Excerpted data:
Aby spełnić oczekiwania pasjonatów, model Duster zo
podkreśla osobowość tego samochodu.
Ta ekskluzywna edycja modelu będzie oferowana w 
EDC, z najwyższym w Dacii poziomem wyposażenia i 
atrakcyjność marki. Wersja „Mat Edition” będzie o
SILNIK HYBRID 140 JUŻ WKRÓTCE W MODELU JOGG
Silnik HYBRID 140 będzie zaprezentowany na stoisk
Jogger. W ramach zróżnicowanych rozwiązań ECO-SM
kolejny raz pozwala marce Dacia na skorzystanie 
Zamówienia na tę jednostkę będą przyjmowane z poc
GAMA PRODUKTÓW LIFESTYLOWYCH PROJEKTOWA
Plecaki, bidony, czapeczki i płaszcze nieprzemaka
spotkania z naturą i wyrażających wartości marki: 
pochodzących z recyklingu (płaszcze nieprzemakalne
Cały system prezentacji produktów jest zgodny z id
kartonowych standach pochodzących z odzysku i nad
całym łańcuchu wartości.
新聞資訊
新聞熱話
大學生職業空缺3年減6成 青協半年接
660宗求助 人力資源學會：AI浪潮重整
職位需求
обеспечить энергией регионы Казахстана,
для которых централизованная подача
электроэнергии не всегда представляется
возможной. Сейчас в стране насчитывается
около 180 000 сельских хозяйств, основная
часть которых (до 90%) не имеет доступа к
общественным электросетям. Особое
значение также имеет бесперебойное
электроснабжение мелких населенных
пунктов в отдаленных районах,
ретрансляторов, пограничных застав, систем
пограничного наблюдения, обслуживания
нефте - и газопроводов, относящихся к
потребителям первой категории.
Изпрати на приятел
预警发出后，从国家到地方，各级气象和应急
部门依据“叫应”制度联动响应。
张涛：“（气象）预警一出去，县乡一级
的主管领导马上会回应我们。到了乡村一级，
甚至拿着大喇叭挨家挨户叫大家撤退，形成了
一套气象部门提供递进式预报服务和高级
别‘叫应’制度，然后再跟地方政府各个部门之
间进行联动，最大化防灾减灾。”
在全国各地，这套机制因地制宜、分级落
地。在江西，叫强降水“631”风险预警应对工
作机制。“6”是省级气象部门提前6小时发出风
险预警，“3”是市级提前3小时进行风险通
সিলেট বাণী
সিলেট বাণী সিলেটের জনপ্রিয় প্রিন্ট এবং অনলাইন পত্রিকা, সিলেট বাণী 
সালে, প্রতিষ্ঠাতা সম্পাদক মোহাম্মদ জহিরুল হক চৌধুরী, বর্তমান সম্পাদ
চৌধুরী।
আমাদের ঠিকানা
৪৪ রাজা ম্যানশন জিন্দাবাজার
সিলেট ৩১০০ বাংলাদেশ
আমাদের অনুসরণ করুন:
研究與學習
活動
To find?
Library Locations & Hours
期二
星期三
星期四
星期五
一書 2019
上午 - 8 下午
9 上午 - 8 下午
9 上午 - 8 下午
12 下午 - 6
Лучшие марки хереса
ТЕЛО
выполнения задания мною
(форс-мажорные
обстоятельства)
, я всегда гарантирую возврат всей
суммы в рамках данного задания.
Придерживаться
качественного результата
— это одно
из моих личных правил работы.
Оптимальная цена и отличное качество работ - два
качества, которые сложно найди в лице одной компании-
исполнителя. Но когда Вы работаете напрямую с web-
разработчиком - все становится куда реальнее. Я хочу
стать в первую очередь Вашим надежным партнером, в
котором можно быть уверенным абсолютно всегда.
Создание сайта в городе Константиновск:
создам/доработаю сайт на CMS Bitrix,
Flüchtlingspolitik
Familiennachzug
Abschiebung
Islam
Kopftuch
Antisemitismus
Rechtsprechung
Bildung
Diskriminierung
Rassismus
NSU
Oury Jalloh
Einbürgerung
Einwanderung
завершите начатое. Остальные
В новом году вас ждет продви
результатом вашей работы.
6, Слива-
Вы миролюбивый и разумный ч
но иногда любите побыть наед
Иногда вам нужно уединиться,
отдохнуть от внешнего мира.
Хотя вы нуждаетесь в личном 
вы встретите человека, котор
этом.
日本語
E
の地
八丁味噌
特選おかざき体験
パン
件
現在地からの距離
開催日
--
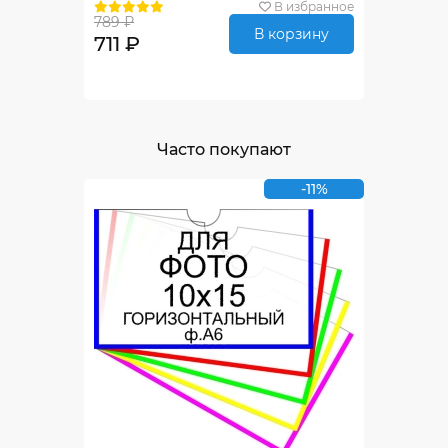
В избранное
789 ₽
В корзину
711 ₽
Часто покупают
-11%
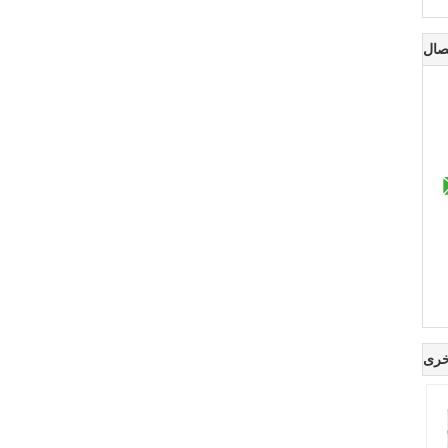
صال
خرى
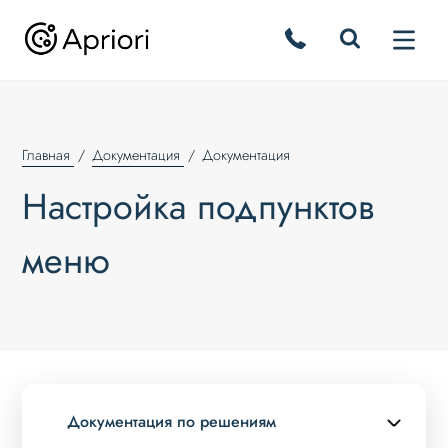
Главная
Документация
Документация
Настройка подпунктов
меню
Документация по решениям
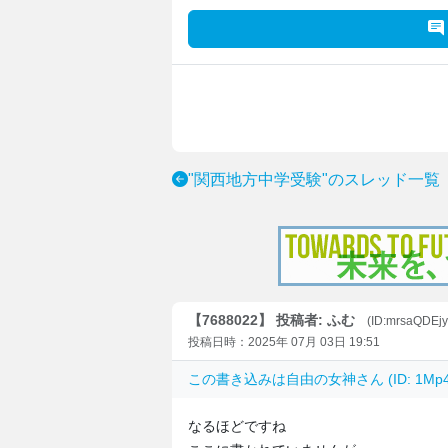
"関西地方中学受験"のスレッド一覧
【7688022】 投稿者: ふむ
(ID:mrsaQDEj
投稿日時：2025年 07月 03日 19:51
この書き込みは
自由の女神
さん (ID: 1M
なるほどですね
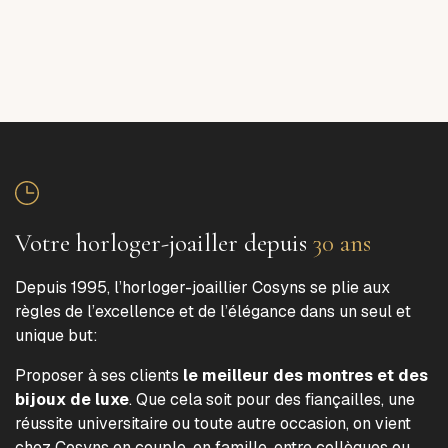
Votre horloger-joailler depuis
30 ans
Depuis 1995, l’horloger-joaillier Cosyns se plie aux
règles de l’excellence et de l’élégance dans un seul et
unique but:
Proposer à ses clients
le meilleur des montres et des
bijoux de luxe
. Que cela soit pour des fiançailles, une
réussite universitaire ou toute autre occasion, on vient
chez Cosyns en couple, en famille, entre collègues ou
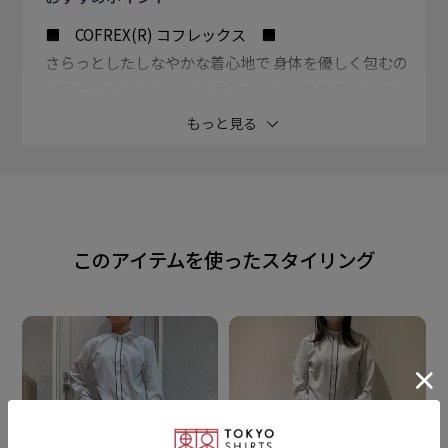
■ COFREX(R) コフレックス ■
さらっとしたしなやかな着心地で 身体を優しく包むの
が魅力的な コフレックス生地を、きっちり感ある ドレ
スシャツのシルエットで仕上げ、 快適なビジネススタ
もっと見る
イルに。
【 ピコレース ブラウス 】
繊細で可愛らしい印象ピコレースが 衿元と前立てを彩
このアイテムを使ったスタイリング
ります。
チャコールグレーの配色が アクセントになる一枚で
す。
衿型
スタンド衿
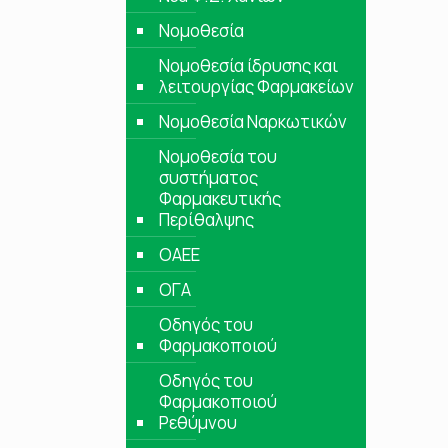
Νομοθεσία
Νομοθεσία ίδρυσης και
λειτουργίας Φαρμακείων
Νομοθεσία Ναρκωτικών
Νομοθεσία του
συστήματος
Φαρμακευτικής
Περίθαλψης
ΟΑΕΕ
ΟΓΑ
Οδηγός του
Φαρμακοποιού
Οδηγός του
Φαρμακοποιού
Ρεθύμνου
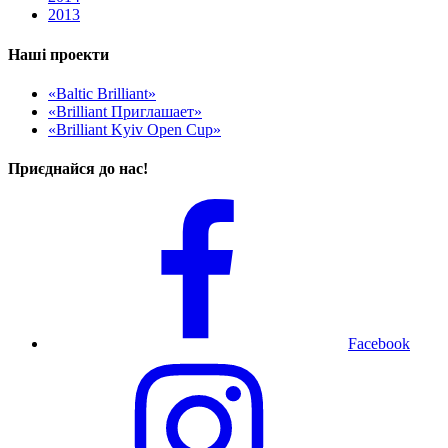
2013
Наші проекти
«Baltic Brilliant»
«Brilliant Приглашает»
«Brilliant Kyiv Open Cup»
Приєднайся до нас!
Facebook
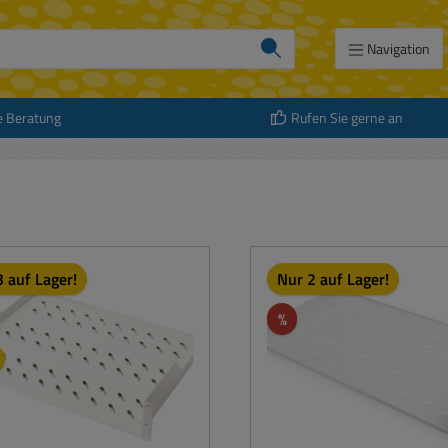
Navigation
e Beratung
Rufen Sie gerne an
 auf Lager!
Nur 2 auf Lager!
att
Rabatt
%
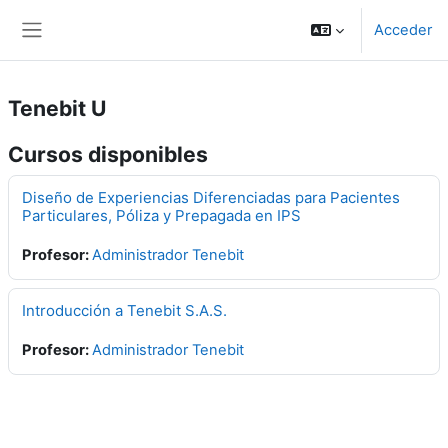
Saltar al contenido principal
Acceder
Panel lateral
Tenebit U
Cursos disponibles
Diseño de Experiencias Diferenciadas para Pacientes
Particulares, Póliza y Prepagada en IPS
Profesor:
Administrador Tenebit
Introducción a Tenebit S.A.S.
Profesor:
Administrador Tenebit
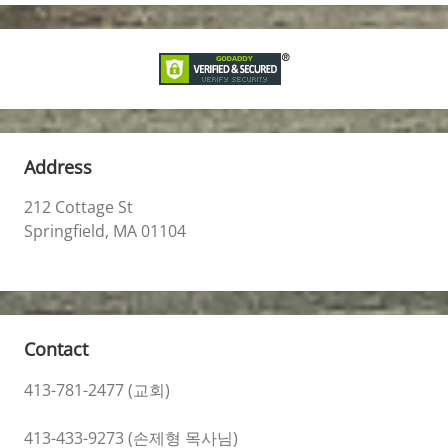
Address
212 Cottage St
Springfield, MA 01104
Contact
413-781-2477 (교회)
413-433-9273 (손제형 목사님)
* * *
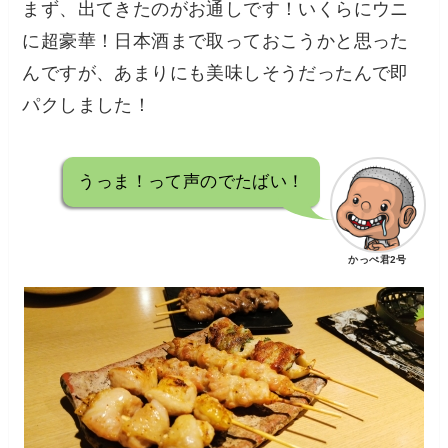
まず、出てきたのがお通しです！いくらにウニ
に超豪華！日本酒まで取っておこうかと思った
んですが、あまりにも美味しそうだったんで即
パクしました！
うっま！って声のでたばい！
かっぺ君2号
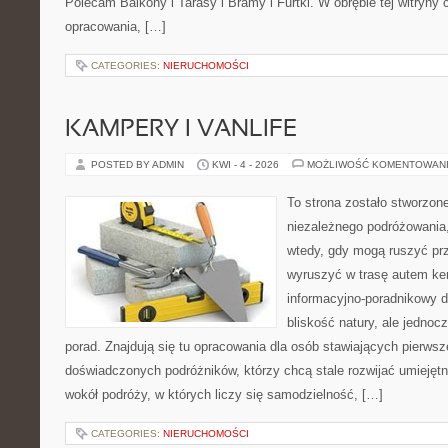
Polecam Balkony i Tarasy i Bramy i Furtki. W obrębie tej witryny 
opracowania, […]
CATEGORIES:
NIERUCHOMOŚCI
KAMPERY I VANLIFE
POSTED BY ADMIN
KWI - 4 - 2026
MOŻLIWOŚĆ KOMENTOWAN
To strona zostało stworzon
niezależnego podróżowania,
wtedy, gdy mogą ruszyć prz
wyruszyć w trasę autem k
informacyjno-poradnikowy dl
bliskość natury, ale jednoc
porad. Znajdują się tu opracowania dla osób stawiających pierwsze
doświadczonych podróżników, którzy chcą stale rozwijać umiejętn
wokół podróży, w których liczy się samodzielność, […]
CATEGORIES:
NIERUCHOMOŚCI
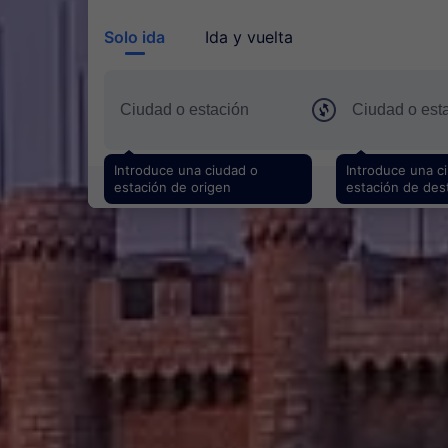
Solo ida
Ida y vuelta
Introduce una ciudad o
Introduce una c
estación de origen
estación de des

Work required:
Using the data above, print exactly the lines from the line that contains "Aby spełnić oczekiwania" through the line that contains "Оптимальная цена и", with both included.

Solution:
Aby spełnić oczekiwania pasjonatów, model Duster zo
podkreśla osobowość tego samochodu.
Ta ekskluzywna edycja modelu będzie oferowana w 
EDC, z najwyższym w Dacii poziomem wyposażenia i 
atrakcyjność marki. Wersja „Mat Edition” będzie o
SILNIK HYBRID 140 JUŻ WKRÓTCE W MODELU JOGG
Silnik HYBRID 140 będzie zaprezentowany na stoisk
Jogger. W ramach zróżnicowanych rozwiązań ECO-SM
kolejny raz pozwala marce Dacia na skorzystanie 
Zamówienia na tę jednostkę będą przyjmowane z poc
GAMA PRODUKTÓW LIFESTYLOWYCH PROJEKTOWA
Plecaki, bidony, czapeczki i płaszcze nieprzemaka
spotkania z naturą i wyrażających wartości marki: 
pochodzących z recyklingu (płaszcze nieprzemakalne
Cały system prezentacji produktów jest zgodny z id
kartonowych standach pochodzących z odzysku i nad
całym łańcuchu wartości.
新聞資訊
新聞熱話
大學生職業空缺3年減6成 青協半年接
660宗求助 人力資源學會：AI浪潮重整
職位需求
обеспечить энергией регионы Казахстана,
для которых централизованная подача
электроэнергии не всегда представляется
возможной. Сейчас в стране насчитывается
около 180 000 сельских хозяйств, основная
часть которых (до 90%) не имеет доступа к
общественным электросетям. Особое
значение также имеет бесперебойное
электроснабжение мелких населенных
пунктов в отдаленных районах,
ретрансляторов, пограничных застав, систем
пограничного наблюдения, обслуживания
нефте - и газопроводов, относящихся к
потребителям первой категории.
Изпрати на приятел
预警发出后，从国家到地方，各级气象和应急
部门依据“叫应”制度联动响应。
张涛：“（气象）预警一出去，县乡一级
的主管领导马上会回应我们。到了乡村一级，
甚至拿着大喇叭挨家挨户叫大家撤退，形成了
一套气象部门提供递进式预报服务和高级
别‘叫应’制度，然后再跟地方政府各个部门之
间进行联动，最大化防灾减灾。”
在全国各地，这套机制因地制宜、分级落
地。在江西，叫强降水“631”风险预警应对工
作机制。“6”是省级气象部门提前6小时发出风
险预警，“3”是市级提前3小时进行风险通
সিলেট বাণী
সিলেট বাণী সিলেটের জনপ্রিয় প্রিন্ট এবং অনলাইন পত্রিকা, সিলেট বাণী 
সালে, প্রতিষ্ঠাতা সম্পাদক মোহাম্মদ জহিরুল হক চৌধুরী, বর্তমান সম্পাদ
চৌধুরী।
আমাদের ঠিকানা
৪৪ রাজা ম্যানশন জিন্দাবাজার
সিলেট ৩১০০ বাংলাদেশ
আমাদের অনুসরণ করুন:
研究與學習
活動
To find?
Library Locations & Hours
期二
星期三
星期四
星期五
一書 2019
上午 - 8 下午
9 上午 - 8 下午
9 上午 - 8 下午
12 下午 - 6
Лучшие марки хереса
ТЕЛО
выполнения задания мною
(форс-мажорные
обстоятельства)
, я всегда гарантирую возврат всей
суммы в рамках данного задания.
Придерживаться
качественного результата
— это одно
из моих личных правил работы.
Оптимальная цена и отличное качество работ - два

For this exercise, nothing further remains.